The Essential RAG Book
Multi-Stage Retrieval
Multi-Stage Retrieval decomposes retrieval into a fast candidate generation phase followed by a high-precision reranking phase. The first stage maximizes recall using inexpensive models and large fan-out; the second stage maximizes precision using compute-heavy cross-encoders ...
TL;DR
Multi-Stage Retrieval decomposes retrieval into a fast candidate generation phase followed by a high-precision reranking phase. The first stage maximizes recall using inexpensive models and large fan-out; the second stage maximizes precision using compute-heavy cross-encoders or late-interaction scoring. This design...
Key Takeaways
- Multi-Stage Retrieval decomposes retrieval into a fast candidate generation phase followed by a high-precision reranking phase.
- Why multi-stage. A single retriever must trade off recall vs precision.
Multi-Stage Retrieval decomposes retrieval into a fast candidate generation phase followed by a high-precision reranking phase. The first stage maximizes recall using inexpensive models and large fan-out; the second stage maximizes precision using compute-heavy cross-encoders or late-interaction scoring. This design is standard in web search and adapts well to RAG.
- Stage 1: Candidate Generation (High Recall)
- Sparse BM25 / Keyword
- Dense ANN (HNSW / IVF)
- Filters: time, tags, ACL
-> top-N docs
- Stage 2: Reranker (High Precision)
- Cross-Encoder score(q, d)
- Late Interaction (e.g., ColBERT)
- Diversification (MMR)
-> top-k contexts [Generator (LLM)]
Figure 7 – Two-stage retrieval: recall-first candidate generation followed by precision reranking.
Why multi-stage. A single retriever must trade off recall vs precision. Multi-stage designs separate concerns: use broad, cheap retrieval to avoid missing relevant evidence, then apply expensive scoring to a narrowed set. This reduces latency and token cost while boosting groundedness. Candidate generation. Combine sparse (BM25) and dense ANN indexes with permissive filters to yield N=100..1000 candidates. Normalize scores and union results; de-duplicate by document ID and shard.
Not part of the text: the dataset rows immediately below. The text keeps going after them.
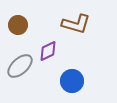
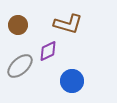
brown L-shape: moved 8 px left
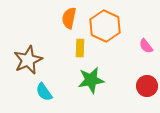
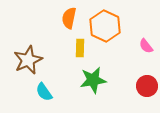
green star: moved 2 px right
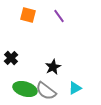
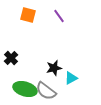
black star: moved 1 px right, 1 px down; rotated 14 degrees clockwise
cyan triangle: moved 4 px left, 10 px up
Time and ACL filters constrain visibility. Reranking. Apply a cross-encoder f(q, d) that jointly attends to the query and passage, or a late-interaction model that computes max-sim over token embeddings. Include diversification (e.g., MMR) to reduce redundancy and improve coverage of subtopics. Practical tips. Tune fan-out (N) and final top-k by domain; log recall@k against labeled sets. Cache cross-encoder scores; use approximate rerankers for speed-sensitive tiers. Monitor token impact of retrieved contexts in generation. When to use. Choose multi-stage retrieval when corpora are large, heterogeneous, or noisy; when baseline dense-only systems miss edge cases; or when precision is critical (support escalations, legal, medical).